## Problem
Give back a single number: the count of lines in the data that contain the string "portata".

(Collected data)
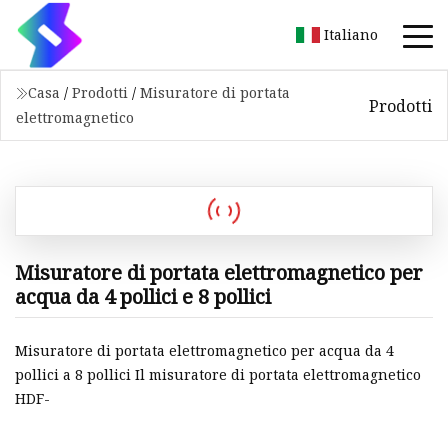
Italiano
Casa
/
Prodotti
/
Misuratore di portata
Prodotti
elettromagnetico
Misuratore di portata elettromagnetico per
acqua da 4 pollici e 8 pollici
Misuratore di portata elettromagnetico per acqua da 4
pollici a 8 pollici Il misuratore di portata elettromagnetico
HDF-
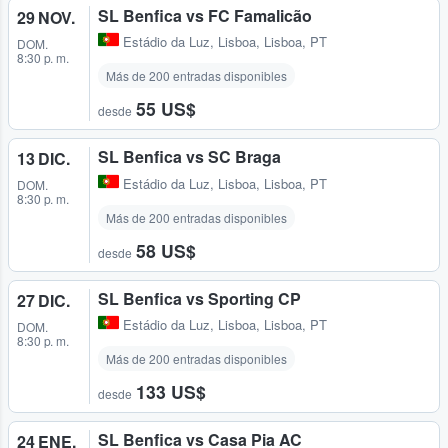
SL Benfica vs FC Famalicão
29 NOV.
Estádio da Luz
,
Lisboa, Lisboa, PT
DOM.
8:30 p. m.
Más de 200 entradas disponibles
55 US$
desde
SL Benfica vs SC Braga
13 DIC.
Estádio da Luz
,
Lisboa, Lisboa, PT
DOM.
8:30 p. m.
Más de 200 entradas disponibles
58 US$
desde
SL Benfica vs Sporting CP
27 DIC.
Estádio da Luz
,
Lisboa, Lisboa, PT
DOM.
8:30 p. m.
Más de 200 entradas disponibles
133 US$
desde
SL Benfica vs Casa Pia AC
24 ENE.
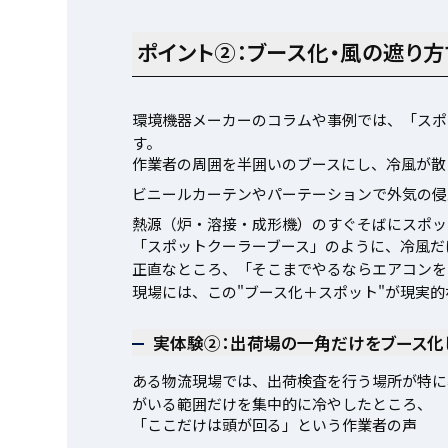
ポイント②：ブース化・風の遮り方
環境機器メーカーのコラムや事例では、「スポ
す。
作業者の周囲を半囲いのブースにし、冷風が散
ビニールカーテンやパーテーションで外気の侵
熱源（炉・溶接・成形機）のすぐそばにスポッ
「スポットクーラーブース」のように、冷風だ
正直なところ、「そこまでやるならエアコンを
現場には、この"ブース化＋スポット"が現実
実体験②：出荷場の一角だけをブース化
ある物流現場では、出荷検査を行う場所が特に
がいる範囲だけを集中的に冷やしたところ、
「ここだけは頭が回る」という作業者の声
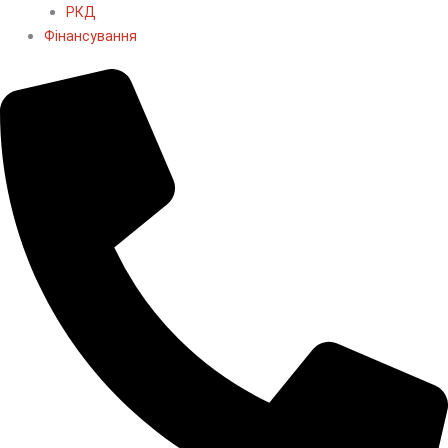
РКД
Фінансування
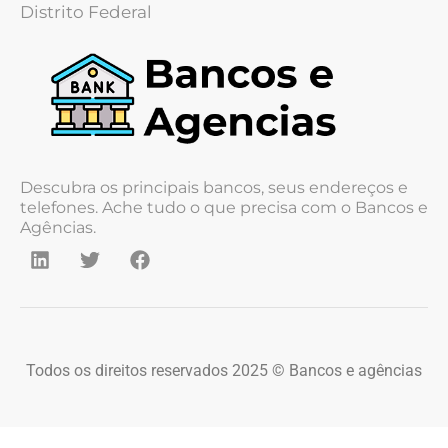
Distrito Federal
Descubra os principais bancos, seus endereços e
telefones. Ache tudo o que precisa com o Bancos e
Agências.
Todos os direitos reservados 2025 © Bancos e agências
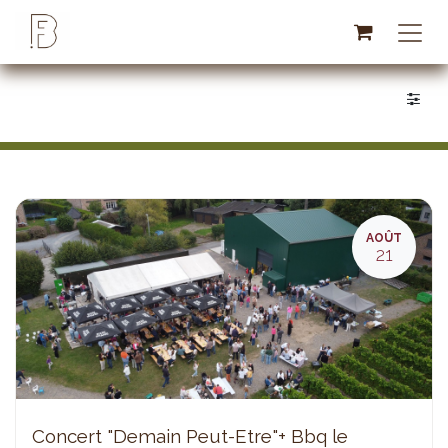
Se rendre au contenu
AOÛT
21
Concert "Demain Peut-Etre"+ Bbq le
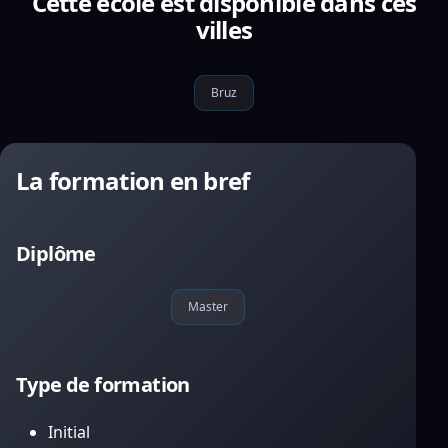
Cette école est disponible dans ces
villes
Bruz
La formation en bref
Diplôme
Master
Type de formation
Initial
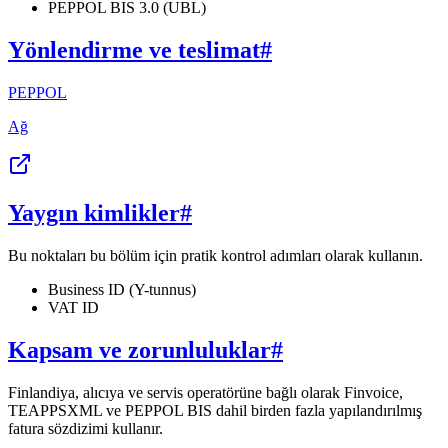
PEPPOL BIS 3.0 (UBL)
Yönlendirme ve teslimat
#
PEPPOL
Ağ
Yaygın kimlikler
#
Bu noktaları bu bölüm için pratik kontrol adımları olarak kullanın.
Business ID (Y-tunnus)
VAT ID
Kapsam ve zorunluluklar
#
Finlandiya, alıcıya ve servis operatörüne bağlı olarak Finvoice,
TEAPPSXML ve PEPPOL BIS dahil birden fazla yapılandırılmış
fatura sözdizimi kullanır.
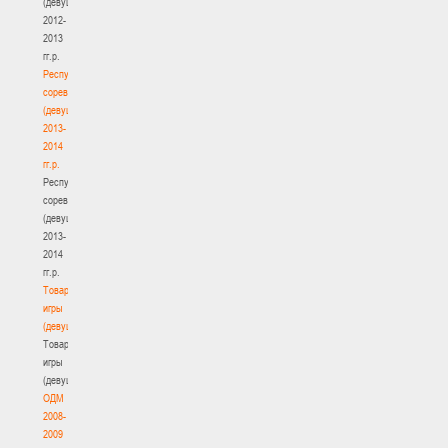
(девушки)
2012-
2013
гг.р.
Республиканские
соревнования
(девушки)
2013-
2014
гг.р.
Республиканские
соревнования
(девушки)
2013-
2014
гг.р.
Товарищеские
игры
(девушки)
Товарищеские
игры
(девушки)
ОДМ
2008-
2009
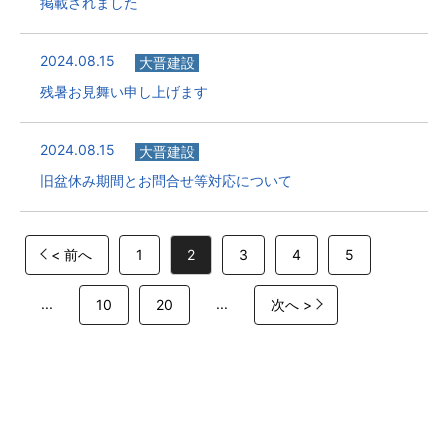
掲載されました
2024.08.15
大晋建設
残暑お見舞い申し上げます
2024.08.15
大晋建設
旧盆休み期間とお問合せ等対応について
< 前へ
1
2
3
4
5
...
...
10
20
次へ >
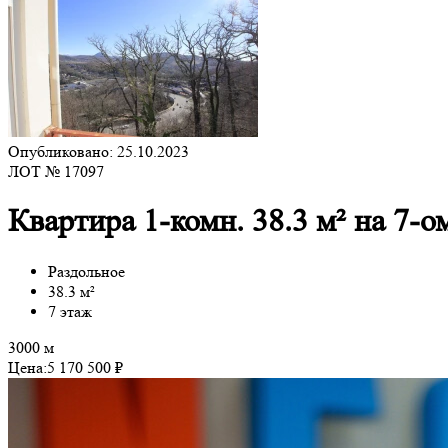
Опубликовано: 25.10.2023
ЛОТ № 17097
Квартира 1-комн. 38.3 м² на 7-о
Раздольное
38.3 м²
7 этаж
3000 м
Цена:
5 170 500 ₽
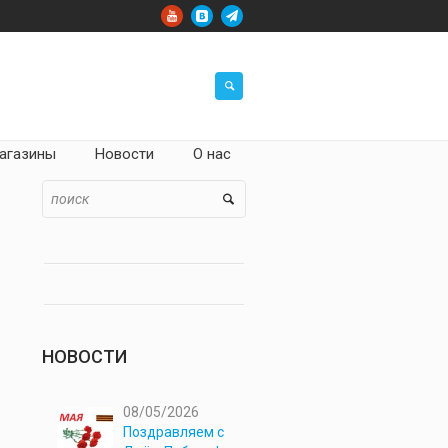
агазины
Новости
О нас
НОВОСТИ
08/05/2026
Поздравляем с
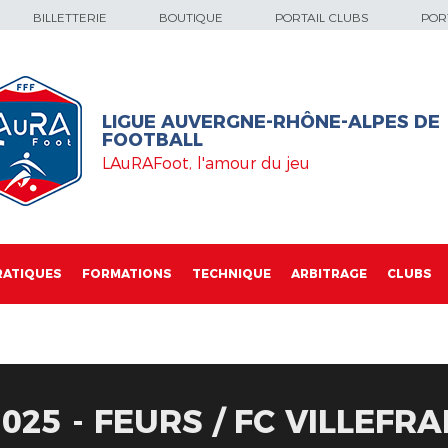
BILLETTERIE
BOUTIQUE
PORTAIL CLUBS
PORT
LIGUE AUVERGNE-RHÔNE-ALPES DE
FOOTBALL
LAuRAFoot, l'amour du jeu
RATIQUES
FORMATIONS
TECHNIQUE
ARBITRAGE
CLUBS
025 - FEURS / FC VILLEFR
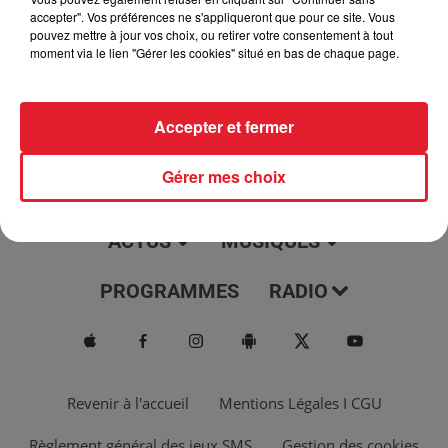
jour, l'info moulaga, le saviez-vous...
accepter". Vos préférences ne s'appliqueront que pour ce site. Vous
pouvez mettre à jour vos choix, ou retirer votre consentement à tout
moment via le lien "Gérer les cookies" situé en bas de chaque page.
Accepter et fermer
Gérer mes choix
ACTUS
MUSIQUES
PROGRAMMES
RADIO
Revenir à l'accueil
Mentions Légales I CGU
Règlement général des jeux SMS
Gestion des cookies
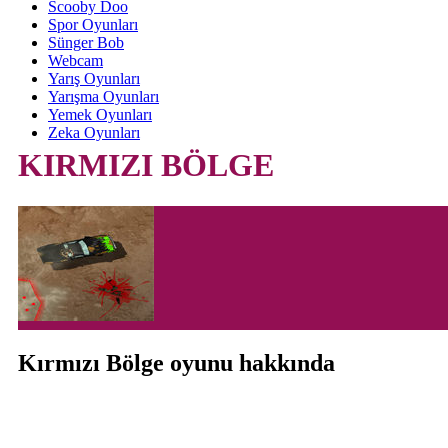
Scooby Doo
Spor Oyunları
Sünger Bob
Webcam
Yarış Oyunları
Yarışma Oyunları
Yemek Oyunları
Zeka Oyunları
KIRMIZI BÖLGE
Kırmızı Bölge oyunu hakkında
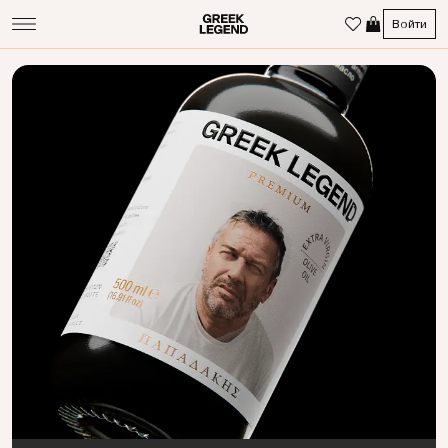
Войти
Масляное
семейство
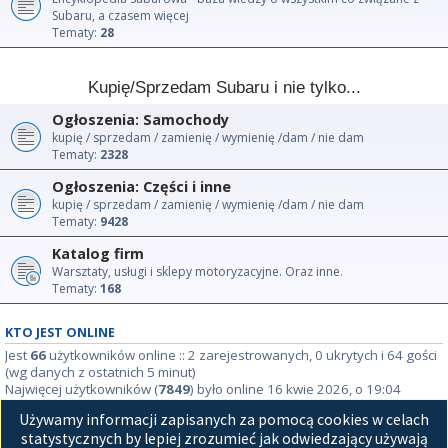
Subaru, a czasem więcej
Tematy:
28
Kupię/Sprzedam Subaru i nie tylko...
Ogłoszenia: Samochody
kupię / sprzedam / zamienię / wymienię /dam / nie dam
Tematy:
2328
Ogłoszenia: Części i inne
kupię / sprzedam / zamienię / wymienię /dam / nie dam
Tematy:
9428
Katalog firm
Warsztaty, usługi i sklepy motoryzacyjne. Oraz inne.
Tematy:
168
KTO JEST ONLINE
Jest
66
użytkowników online :: 2 zarejestrowanych, 0 ukrytych i 64 gości
(wg danych z ostatnich 5 minut)
Najwięcej użytkowników (
7849
) było online 16 kwie 2026, o 19:04
Używamy informacji zapisanych za pomocą cookies w celach
STATYSTYKI
statystycznych by lepiej zrozumieć jak odwiedzający używają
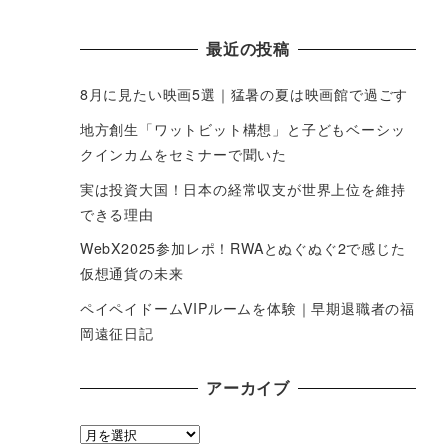
最近の投稿
8月に見たい映画5選｜猛暑の夏は映画館で過ごす
地方創生「ワットビット構想」と子どもベーシッ
クインカムをセミナーで聞いた
実は投資大国！日本の経常収支が世界上位を維持
できる理由
WebX2025参加レポ！RWAとぬぐぬぐ2で感じた
仮想通貨の未来
ペイペイドームVIPルームを体験｜早期退職者の福
岡遠征日記
アーカイブ
ア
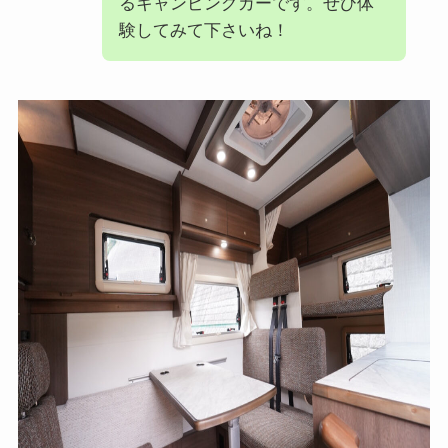
るキャンピングカーです。ぜひ体
験してみて下さいね！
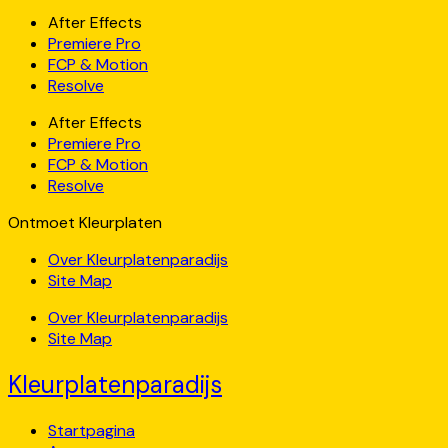
After Effects
Premiere Pro
FCP & Motion
Resolve
After Effects
Premiere Pro
FCP & Motion
Resolve
Ontmoet Kleurplaten
Over Kleurplatenparadijs
Site Map
Over Kleurplatenparadijs
Site Map
Kleurplatenparadijs
Startpagina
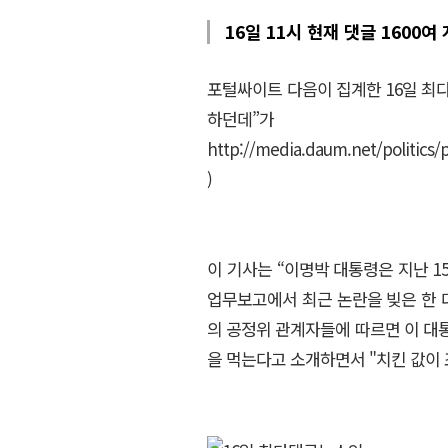
16일 11시 현재 댓글 1600여 
포털싸이트 다음이 집계한 16일 최다
하던데”
http://media.daum.net/politics
)
이 기사는 “이명박 대통령은 지난 
업무보고에서 최근 논란을 빚은 한 
의 공정위 관계자들에 따르면 이 대
을 먹는다고 소개하면서 "치킨 값이 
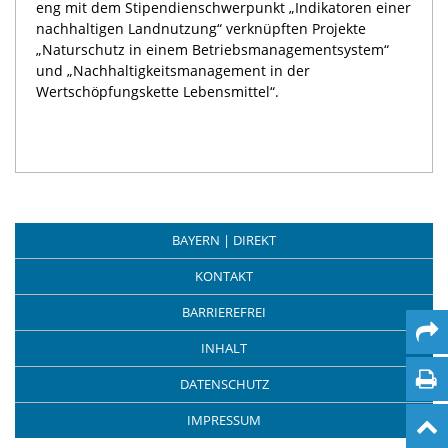
eng mit dem Stipendienschwerpunkt „Indikatoren einer
nachhaltigen Landnutzung“ verknüpften Projekte
„Naturschutz in einem Betriebsmanagementsystem“
und „Nachhaltigkeitsmanagement in der
Wertschöpfungskette Lebensmittel“.
BAYERN | DIREKT
KONTAKT
BARRIEREFREI
INHALT
DATENSCHUTZ
IMPRESSUM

## Solution to the problem
4